社説:介護人材の不足 抜本的な処遇改善が急務だ

 介護サービスを支える人材の不足が続いている。少子高齢化のさらなる加速を見据えた担い手確保が急がれる。

 国の推計によると、団塊の世代が全員75歳以上となる2025年には介護職員が約243万人必要となるが、現状のままでは約32万人足りないという。

 在宅サービスを担う訪問介護の現場では、深刻な人材不足に直面している。

 全国の市区町村にある社会福祉協議会が運営する訪問介護事業所のうち、過去5年間に少なくとも218カ所が休廃止されたことが共同通信の調査で判明した。約13%の減少で、23年度は1302カ所となっている。京都府は7.4%減、滋賀県は24%減だった。

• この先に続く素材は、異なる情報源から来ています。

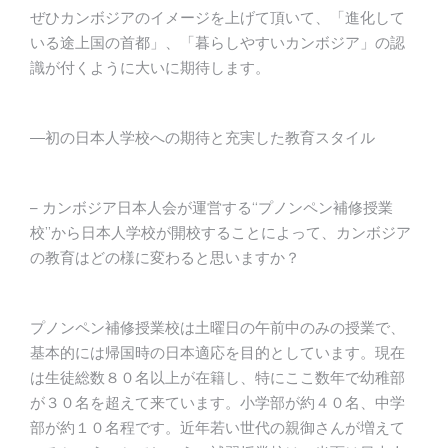
ぜひカンボジアのイメージを上げて頂いて、「進化して
いる途上国の首都」、「暮らしやすいカンボジア」の認
識が付くように大いに期待します。
―初の日本人学校への期待と充実した教育スタイル
– カンボジア日本人会が運営する“プノンペン補修授業
校”から日本人学校が開校することによって、カンボジア
の教育はどの様に変わると思いますか？
プノンペン補修授業校は土曜日の午前中のみの授業で、
基本的には帰国時の日本適応を目的としています。現在
は生徒総数８０名以上が在籍し、特にここ数年で幼稚部
が３０名を超えて来ています。小学部が約４０名、中学
部が約１０名程です。近年若い世代の親御さんが増えて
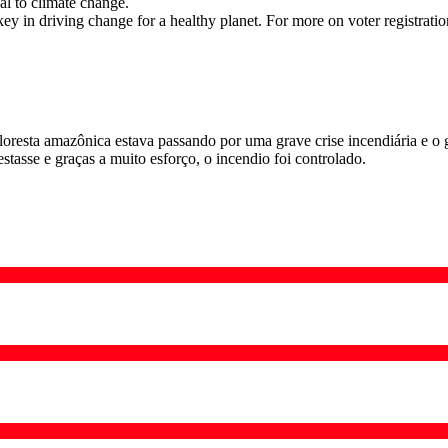
al to climate change.
ey in driving change for a healthy planet. For more on voter registratio
loresta amazônica estava passando por uma grave crise incendiária e o g
stasse e graças a muito esforço, o incendio foi controlado.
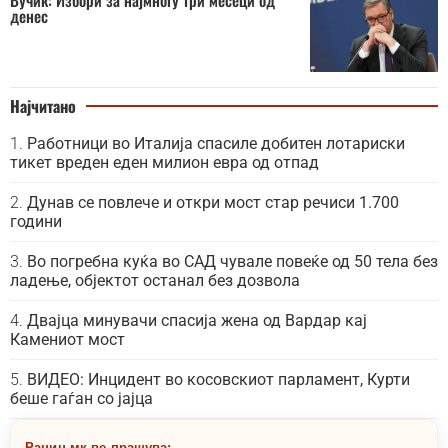
денес
Најчитано
Работници во Италија спасиле добитен лотариски
тикет вреден еден милион евра од отпад
Дунав се повлече и откри мост стар речиси 1.700
години
Во погребна куќа во САД чувале повеќе од 50 тела без
ладење, објектот останал без дозвола
Двајца минувачи спасија жена од Вардар кај
Камениот мост
ВИДЕО: Инцидент во косовскиот парламент, Курти
беше гаѓан со јајца
Рацин.мк ве прашува:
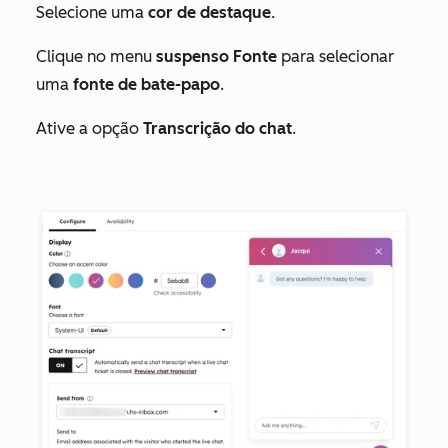
Selecione uma
cor de destaque
.
Clique no menu
suspenso Fonte
para selecionar
uma
fonte de bate-papo
.
Ative a opção
Transcrição do chat
.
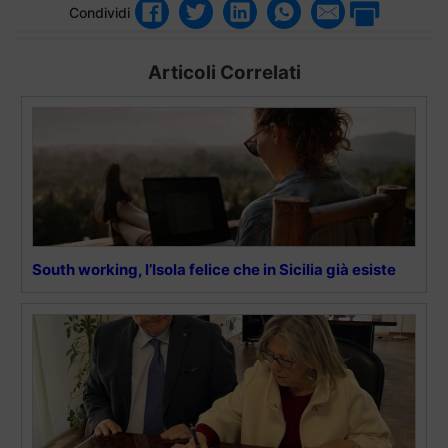
Condividi
Articoli Correlati
South working, l’Isola felice che in Sicilia già esiste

 休廃止の要因は訪問介護員(ヘルパー)の高齢化や人材不足、事業の収支悪化という。公的な存在といえる社協が事業を止めれば、訪問介護の空白地域が広がることが懸念される。

 介護労働安定センターの22年度調査で、不足と感じている職種を全国の事業所に聞いたところ、ヘルパーが8割を超えた。施設内の介護職員が約7割、看護職員が5割近くという結果だった。

 ヘルパーの4人に1人は65歳以上で他職種より高齢者の割合が高く、労働条件の悩みとして従業員の多くが「人手が足りない」「仕事内容の割に賃金が低い」を挙げた。

 訪問介護は、住み慣れた地域で長く暮らすため、国が進める「地域包括ケア」の核となるサービスである。その現場が青息吐息の運営では、介護保険制度が空洞化しかねない。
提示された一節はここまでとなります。